Indonesia dikenal sebagai salah satu pusat pembiakan arwana dunia. Pasar domestik tumbuh stabil, sementara ekspor terus menunjukkan tren positif. Keunggulan genetika dan kualitas fisik arwana Indonesia menjadi faktor utama yang sulit disaingi negara lain.
Data Badan Pusat Statistik (BPS) mencatat, pada 2024 China menjadi pasar terbesar arwana Indonesia dengan nilai transaksi sekitar US$9,15 juta dan volume mencapai 75.464 kilogram. Dominasi China erat kaitannya dengan budaya Feng Shui yang memandang arwana sebagai pembawa hoki, khususnya jenis Super Red yang kerap dihargai hingga ribuan dolar per ekor.
Jepang menempati posisi kedua dengan nilai impor sekitar US$491 ribu dan volume 4.137 kilogram. Pasar Jepang dikenal sangat ketat dalam standar kualitas, sehingga hanya arwana kelas premium dari breeder terbaik Indonesia yang mampu menembus negara tersebut.
Vietnam, Taiwan, dan Thailand melengkapi lima besar negara tujuan ekspor. Dari sisi volume, Vietnam mencatat permintaan tinggi untuk arwana juvenil dengan total 15.258 kilogram, mencerminkan kebutuhan pembesaran ikan di negara tujuan. Sementara Taiwan dan Thailand tetap menjadi pasar stabil dengan basis kolektor yang kuat.

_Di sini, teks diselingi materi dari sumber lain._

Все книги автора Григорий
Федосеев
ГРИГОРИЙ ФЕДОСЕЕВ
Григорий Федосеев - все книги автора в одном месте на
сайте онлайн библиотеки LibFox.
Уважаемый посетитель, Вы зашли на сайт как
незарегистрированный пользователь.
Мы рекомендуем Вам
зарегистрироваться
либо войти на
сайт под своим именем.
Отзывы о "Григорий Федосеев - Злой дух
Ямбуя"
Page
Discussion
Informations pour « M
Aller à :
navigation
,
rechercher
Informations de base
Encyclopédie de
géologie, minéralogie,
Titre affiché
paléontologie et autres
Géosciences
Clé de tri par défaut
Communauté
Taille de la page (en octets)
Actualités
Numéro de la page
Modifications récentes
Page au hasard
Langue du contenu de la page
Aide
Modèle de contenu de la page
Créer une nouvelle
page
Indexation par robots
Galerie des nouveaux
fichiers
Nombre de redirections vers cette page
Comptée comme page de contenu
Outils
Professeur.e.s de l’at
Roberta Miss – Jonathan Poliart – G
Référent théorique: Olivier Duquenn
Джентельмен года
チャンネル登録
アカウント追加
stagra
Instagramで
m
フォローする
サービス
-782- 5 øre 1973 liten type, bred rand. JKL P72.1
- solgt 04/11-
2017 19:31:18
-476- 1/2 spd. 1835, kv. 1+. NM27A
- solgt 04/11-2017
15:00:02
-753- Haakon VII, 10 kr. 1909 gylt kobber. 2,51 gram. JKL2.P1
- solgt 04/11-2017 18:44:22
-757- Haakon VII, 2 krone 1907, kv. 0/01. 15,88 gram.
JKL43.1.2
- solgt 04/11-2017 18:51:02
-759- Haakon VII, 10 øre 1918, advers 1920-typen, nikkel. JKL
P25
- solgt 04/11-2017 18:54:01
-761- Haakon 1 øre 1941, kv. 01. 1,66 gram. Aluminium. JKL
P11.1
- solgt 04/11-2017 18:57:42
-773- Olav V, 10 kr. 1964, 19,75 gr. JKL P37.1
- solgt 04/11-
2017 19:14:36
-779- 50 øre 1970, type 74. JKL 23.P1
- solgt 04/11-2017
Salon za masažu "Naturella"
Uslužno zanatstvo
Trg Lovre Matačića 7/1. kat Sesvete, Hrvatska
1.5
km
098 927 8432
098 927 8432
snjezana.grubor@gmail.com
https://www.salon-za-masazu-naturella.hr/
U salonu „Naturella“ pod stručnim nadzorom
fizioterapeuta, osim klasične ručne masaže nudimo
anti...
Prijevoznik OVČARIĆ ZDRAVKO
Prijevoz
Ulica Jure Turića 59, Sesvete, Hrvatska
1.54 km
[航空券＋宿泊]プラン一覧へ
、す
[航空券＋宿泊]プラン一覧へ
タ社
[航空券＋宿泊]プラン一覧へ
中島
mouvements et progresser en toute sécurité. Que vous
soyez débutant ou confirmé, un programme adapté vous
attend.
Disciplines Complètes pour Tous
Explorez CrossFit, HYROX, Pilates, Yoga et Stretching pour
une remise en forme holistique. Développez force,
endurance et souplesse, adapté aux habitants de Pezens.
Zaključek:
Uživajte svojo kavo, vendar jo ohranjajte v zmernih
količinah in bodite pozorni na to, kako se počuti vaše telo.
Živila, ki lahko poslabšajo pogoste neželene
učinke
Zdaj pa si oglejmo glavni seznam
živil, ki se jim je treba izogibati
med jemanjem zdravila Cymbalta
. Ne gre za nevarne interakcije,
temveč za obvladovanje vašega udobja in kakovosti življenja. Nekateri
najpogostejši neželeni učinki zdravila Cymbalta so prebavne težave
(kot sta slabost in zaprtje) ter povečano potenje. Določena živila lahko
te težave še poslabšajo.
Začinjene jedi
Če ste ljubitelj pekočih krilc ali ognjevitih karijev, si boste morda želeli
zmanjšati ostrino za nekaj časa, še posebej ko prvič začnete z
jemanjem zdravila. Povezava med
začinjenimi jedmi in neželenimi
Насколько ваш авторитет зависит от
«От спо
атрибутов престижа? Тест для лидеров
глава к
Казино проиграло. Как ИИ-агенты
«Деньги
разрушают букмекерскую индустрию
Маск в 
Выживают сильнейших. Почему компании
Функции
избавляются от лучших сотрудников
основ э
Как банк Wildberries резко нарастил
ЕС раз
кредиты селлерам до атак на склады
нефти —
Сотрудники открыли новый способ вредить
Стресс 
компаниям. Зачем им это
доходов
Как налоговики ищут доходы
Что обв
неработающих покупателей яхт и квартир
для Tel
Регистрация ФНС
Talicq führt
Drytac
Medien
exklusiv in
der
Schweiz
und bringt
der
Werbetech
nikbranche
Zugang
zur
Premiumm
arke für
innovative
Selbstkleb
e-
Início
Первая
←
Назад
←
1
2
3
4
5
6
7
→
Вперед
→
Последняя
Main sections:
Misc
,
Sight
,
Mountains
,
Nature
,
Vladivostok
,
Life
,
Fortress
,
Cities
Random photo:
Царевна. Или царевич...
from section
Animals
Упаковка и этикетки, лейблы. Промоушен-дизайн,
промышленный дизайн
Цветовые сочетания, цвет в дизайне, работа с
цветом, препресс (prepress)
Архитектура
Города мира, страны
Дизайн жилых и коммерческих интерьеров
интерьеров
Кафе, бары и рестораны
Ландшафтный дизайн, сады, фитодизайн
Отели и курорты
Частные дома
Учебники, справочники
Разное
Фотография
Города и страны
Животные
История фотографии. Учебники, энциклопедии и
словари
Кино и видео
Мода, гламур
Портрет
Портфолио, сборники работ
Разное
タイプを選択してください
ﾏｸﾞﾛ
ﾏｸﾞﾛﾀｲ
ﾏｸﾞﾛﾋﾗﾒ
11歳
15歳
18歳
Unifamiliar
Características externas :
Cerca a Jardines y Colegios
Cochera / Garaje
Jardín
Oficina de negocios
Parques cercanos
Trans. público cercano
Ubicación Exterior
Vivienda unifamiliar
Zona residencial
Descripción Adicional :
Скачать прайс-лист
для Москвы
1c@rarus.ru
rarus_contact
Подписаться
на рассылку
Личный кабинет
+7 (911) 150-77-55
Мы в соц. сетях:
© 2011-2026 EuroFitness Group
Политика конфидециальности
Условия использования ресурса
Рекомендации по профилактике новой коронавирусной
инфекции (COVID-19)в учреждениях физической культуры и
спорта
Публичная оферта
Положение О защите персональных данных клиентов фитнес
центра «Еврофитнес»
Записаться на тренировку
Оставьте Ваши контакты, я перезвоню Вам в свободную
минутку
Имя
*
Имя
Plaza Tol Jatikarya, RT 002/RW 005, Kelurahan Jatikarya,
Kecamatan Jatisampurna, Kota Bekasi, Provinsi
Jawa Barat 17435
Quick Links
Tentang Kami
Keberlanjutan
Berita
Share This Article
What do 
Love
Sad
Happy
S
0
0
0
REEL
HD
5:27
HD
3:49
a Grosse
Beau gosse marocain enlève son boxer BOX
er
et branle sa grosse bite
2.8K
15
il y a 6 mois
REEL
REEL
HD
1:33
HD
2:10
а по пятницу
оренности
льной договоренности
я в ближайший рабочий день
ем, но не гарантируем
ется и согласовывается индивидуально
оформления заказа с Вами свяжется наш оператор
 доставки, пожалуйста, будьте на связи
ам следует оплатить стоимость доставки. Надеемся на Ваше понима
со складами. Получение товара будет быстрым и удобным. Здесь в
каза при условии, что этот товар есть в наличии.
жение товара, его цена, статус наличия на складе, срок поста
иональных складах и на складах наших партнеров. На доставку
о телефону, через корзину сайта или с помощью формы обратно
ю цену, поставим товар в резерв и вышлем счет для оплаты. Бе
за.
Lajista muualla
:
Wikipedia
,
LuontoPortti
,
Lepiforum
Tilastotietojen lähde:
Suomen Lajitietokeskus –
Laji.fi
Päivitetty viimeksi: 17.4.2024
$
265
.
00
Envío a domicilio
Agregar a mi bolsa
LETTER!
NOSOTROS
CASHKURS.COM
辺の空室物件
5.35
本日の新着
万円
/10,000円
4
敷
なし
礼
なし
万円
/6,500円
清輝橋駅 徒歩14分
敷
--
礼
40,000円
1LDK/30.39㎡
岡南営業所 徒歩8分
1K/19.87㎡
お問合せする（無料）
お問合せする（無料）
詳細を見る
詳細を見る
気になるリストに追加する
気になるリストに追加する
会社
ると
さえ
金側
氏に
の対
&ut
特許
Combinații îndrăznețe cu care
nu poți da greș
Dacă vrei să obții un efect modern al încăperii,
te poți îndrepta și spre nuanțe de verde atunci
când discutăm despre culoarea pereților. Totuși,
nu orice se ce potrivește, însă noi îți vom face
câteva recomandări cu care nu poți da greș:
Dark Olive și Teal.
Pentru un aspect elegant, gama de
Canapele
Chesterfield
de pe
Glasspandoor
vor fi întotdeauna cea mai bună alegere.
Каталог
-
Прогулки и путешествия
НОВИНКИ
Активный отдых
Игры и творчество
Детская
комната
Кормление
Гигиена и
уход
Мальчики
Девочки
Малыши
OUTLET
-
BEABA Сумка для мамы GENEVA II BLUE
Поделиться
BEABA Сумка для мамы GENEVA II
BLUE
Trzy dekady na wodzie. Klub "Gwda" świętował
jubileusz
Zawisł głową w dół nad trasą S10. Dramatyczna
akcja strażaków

Keberhasilan ekspor arwana Indonesia juga ditopang penerapan hatchery modern, seleksi induk unggul, serta proses pembesaran terstandarisasi. Di sisi lain, status arwana dalam daftar CITES membuat setiap ekspor harus melalui sertifikasi ketat, sekaligus menjaga nilai jual dan keberlanjutan. Dengan reputasi yang terus menguat, peluang Indonesia mempertahankan posisi sebagai kekuatan utama industri ikan hias dunia kian terbuka.